A demain les affaires!

jeudi, 24.01.2019

Marc Ehrlich*

Marc Ehrlich

Dans un chapitre de ses Essais intitulé «A demain les affaires», Michel de Montaigne fait la critique de la procrastination. Il raconte notamment l’histoire de Archias, tyran de Thèbes au IVe siècle av J.-C, qui décide d’attendre de manière négligente la fin du festin en cours avant d’ouvrir un courrier qui lui était adressé. Il se serait alors exclamé «A demain les affaires».

Assassiné durant la nuit, il n’a pas eu l’occasion d’apprendre que la lettre qu’on lui apportait venait justement l’avertir du complot qui le visait. Il s’en suit une liste d’anecdotes analogues portant sur Jules César et autres personnes illustres célébrées par Plutarque. Il juge sévèrement dans ce texte le vice de nonchalance, mais également son défaut contraire, la curiosité – «cette passion avide et gourmande qui nous fait abandonner toute chose et perdre tout respect pour entretenir un nouveau venu ou crocheter une lettre qu’on nous amène».
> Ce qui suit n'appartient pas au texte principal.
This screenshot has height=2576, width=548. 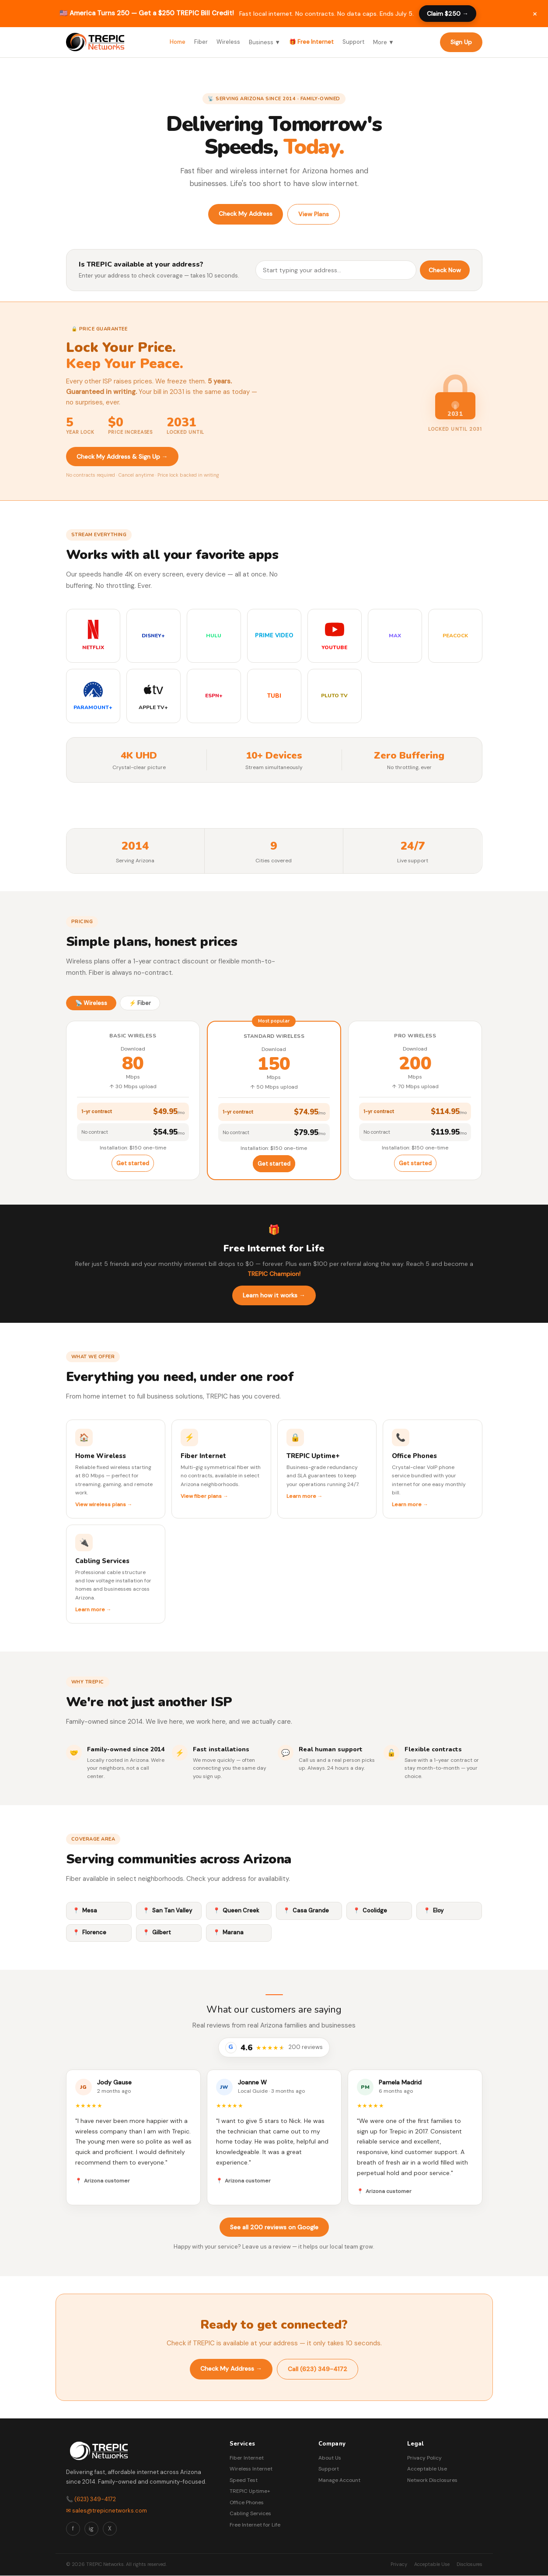 What do you see at coordinates (329, 2457) in the screenshot?
I see `About Us` at bounding box center [329, 2457].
Hors, Montaigne ne vit pas à notre époque et si le Archias moderne n’ouvre pas son courrier, c’est simplement qu’il n’en a pas le temps! A l’heure de la sur-information, de la réunionite aigüe, de la surrèglementation, des réseaux sociaux chronophages et du smartphone, le choix de l’information judicieuse et surtout de son traitement approprié deviennent des impératifs. C’est selon moi la thématique essentielle d’un livre intitulé «What they don’t teach you at Harward», publié en 1984 par Mark McCormack. Cet homme, connu alors comme la personne la plus influente du monde dans le domaine du sport, a fait fortune en créant la société IMG pour gérer la carrière des plus grandes légendes sportives de l’époque, dont faisaient partie Björn Borg, Jack Nicklaus ou encore Jean-Claude Killy.

McCormack y décrit quelques-unes de ses techniques très personnelles de ventes, de management et de stratégie. C’est toutefois bien sur les questions de gestion du temps et de l’information que le livre me semble le plus juste. Ces thématiques en deviennent d’ailleurs dans certains passages quasiment obsessionnelles. McCormack explique que son cerveau est un catalogue rempli de raccourcis pour gagner du temps: par exemple, ne jamais répondre au téléphone, mais rappeler tout le monde de manière groupée au moment opportun; à la sortie de l’avion, accueil systématique à l’aire de départ de l’aéroport car souvent moins encombré que l’arrivée, et surtout toujours faire les choses au moment où les autres ne le font pas. Mais il y a un paradoxe fondamental: toutes ces règles si intransigeantes ne s’appliquent plus dès lors que l’enjeu devient important. Là, c’est tout le contraire: il faut savoir attendre l’opportunité comme un fauve dans la forêt, une grande décision peut prendre un temps démesuré.

McCormack joue en permanence avec le temps et il a pour cela su rester à l’abri de la pression quotidienne des investisseurs financiers qui demandent des résultats immédiat; si il perd un contrat, il pourra toujours récupérer le client dans 3, 5 ou 7 ans, peu importe. Au fond, la grande force de McCormack est qu’il peut se dire en toute sérénité «A demain les affaires»!